I would reform the system, by getting rid of pointless expenditure like unnecessary ATOS assessments.
Thee money saved on that bureaucracy could be spent elsewhere. YThe job centre could actually set up workplace training courses for the unemployed. For example, I see adverts for warehouse forklift drivers locally. Now, due to my dodgy reflexes, that itself isn't suitable for me, even after training, but for other people it is.
Does my job centre provide forklift-training, or even tell you where you can find it? No. I looked for someone else, and I couldn't find even find any courses locally.
I would refuse to allow the benefits system to completely subsidise companies' labour costs. There was a little nugget of truth that people with gaps on their CVs could often do with work experience to demonstrate to employers that they're worth employing.
So I would severely limit and alter the workfare thing until it's almost unrecognisable. Employers would:
-
have severe limits on how many workfare placements they could do, (none of this "another 25 workers every four weeks", with none of them getting jobs")
-
They would be obliged to top up the benefits the person got until it reached minimum wage for the hours worked. I'd need some people to check through the loopholes to make sure there weren't exceptions where people could lose out, but it can be done.
It just needs the people in charge to think it's worth doing. The company would still be getting a cheap worker, so it would still be in their interest to offer placements. They just wouldn't be taking the piss at an individual's expense.
3) People on placements would have the same health and safety rights as contracted workers- this could be dealt with by, erm, contracts.
4) Companies who wanted JSA-claimants as cheap workers would be obliged to provide references, just like they do to previous paid employees.

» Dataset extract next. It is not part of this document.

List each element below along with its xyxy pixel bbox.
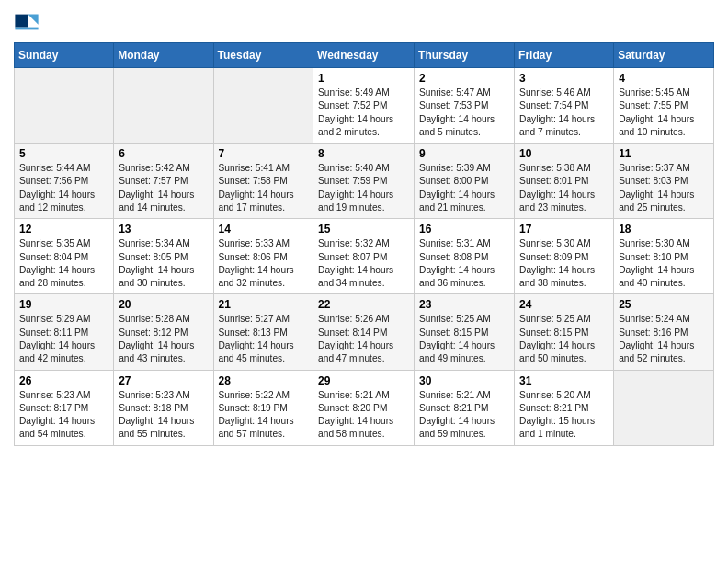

That would mean that people on a placement would actually have improved employment chances afterwards.
There's more, but I didn't make notes on all of it, so I can't remember what the details were, apart from one thing.

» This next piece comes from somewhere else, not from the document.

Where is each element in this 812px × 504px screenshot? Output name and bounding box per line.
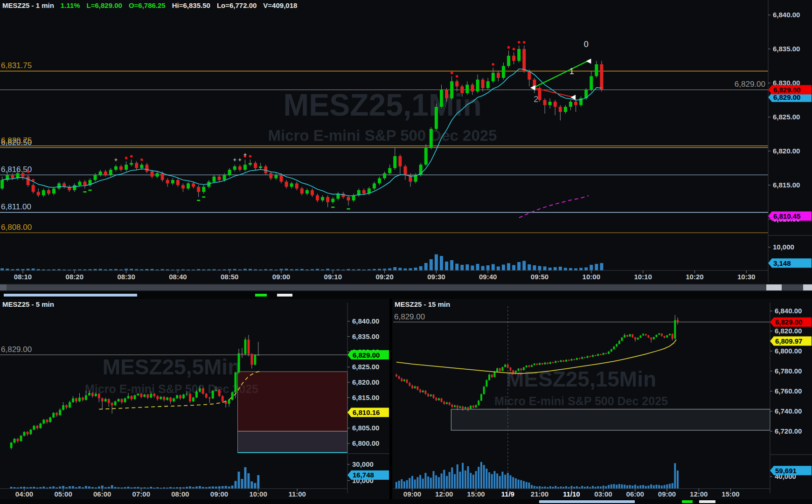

People whinge like mad about single parents getting back to work, and not even going on courses, etc. If you're a single-parent of young child(ren), and you don't have childcare, how can you attend evening courses, etc? There should be proper crèches, to enable the demonised single parents to train.
I have been working heavily on courses for my CV, in the absence of a job, and it's paying off, in that I'm getting more interviews to stutter my way through. That has only been possible, because my husband is willing and able to co-parent.